Nicole, our niece who lives down the coast in Pesaro, calls us twice a day. She teaches English down there, mostly to Italian high school kids preparing for vocational work. She cycles through a variety of subjects and their vocabularies. Last week it was continental drift and plate tectonics. Now she’s teaching them to talk, in English, about radioactive decay, which, she reports, is continuous and arbitrary. Why they need this language, I don’t know.
“It’s in the curriculum,” she says. “So I teach it.”
“How about half life? Carbon dating?”
“Oh yeah,” she says. “We’ll cover that too.”
“No,” she says. “More likely they’ll cut hair, work in auto repair and food service work. There’s also some design and art students.”
I suspect this vocabulary will have a half life. I know from experience.
So we wait. We hunker down (accovacciarci). We sit tight (siedici stretto). A few more days need to go by. I wonder if Covid will have a half life or if it will eventually kill us all. We’re going home to another surge.

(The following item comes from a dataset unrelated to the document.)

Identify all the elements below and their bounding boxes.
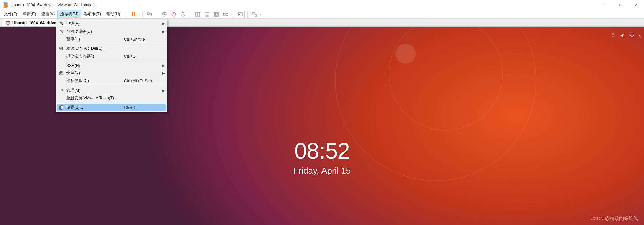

Tizi finishes Artemisia and moves on to La Dama della Laguna. On the cover I see: “Anno Domini 807, foce del fiume Padus. In seguito a una violenta tempesta, le lagune di Comaclum restituiscono un antico sarcofago di piombo che custodisce, al suo interno, il corpo incorrotto di una fanciulla.”
Tizi is going back to Middle Ages, the time of Charlemagne. At the mouth of a river near Comacchio (where we have been!) the body of a girl in a lead sarcaophagus has been swept ashore. Perhaps this too will be a tale of bitterness and tenacity, of female rage.
I stay with Faulkner, enjoying the lush passages that take me back to the US, into the South, which I do not know. His descriptions of nature, of small towns, of the mannerisms of country people, both high- and low-born, are vivid and memorable. But also, it hurts to read Faulkner. It hurts to revisit America’s original sin, which has a still-too-long half life, which he portrays in all its complexity. In Intruder in the Dust, Chick’s Uncle Gavin tells him:
“It will be finished; the shame will still be there of course but then the whole chronicle of man’s immortality is in the suffering he has endured, his struggle toward the stars in the stepping-stones of his expiations. Someday Lucas Beauchamp [will be able] to shoot a white man in the back with the same impunity to lynch-rope and gasoline as a white man. In time he will vote anywhen and anywhere a white man can vote and send his children to the same school anywhere the white man’s children go and travel anywhere the white man travels as the white man does it. But it won’t be next Tuesday.”
What day is this? Intruder was published in 1948. What day is this?
On Easter, our fifth day of isolamento, we go to the beach twice. The door to the balcony immediately below ours is open. In the late afternoon I hear the voices of Mr. Riccardi and his wife and family, finished with dinner. He’s one of the twelve, a man with a quick laugh and an old dachshund named Otto he walks along the shoulder of the road below our apartment. I listen to the familiar rise and fall of the language. They’re laughing. The smell of coffee drifts upward. They’ve made a day of it.
Behind the apartment, on the hills above the green zone, fields of grain are being ruffled by the wind. The breeze sweeps across them, creating gentle waves. The phone rings. Marisa, a cousin’s wife, describes their dinner. She is always voluble, always speaking at a pace that strains my understanding. But I hang in there before passing the phone, listening, catching most of it. I tell her about Luca’s generosity, about the caciotta that Consueolo of Acquaviva brought us, about our afternoon at the beach.
We’re waiting. Just a few more days and we’ll go home.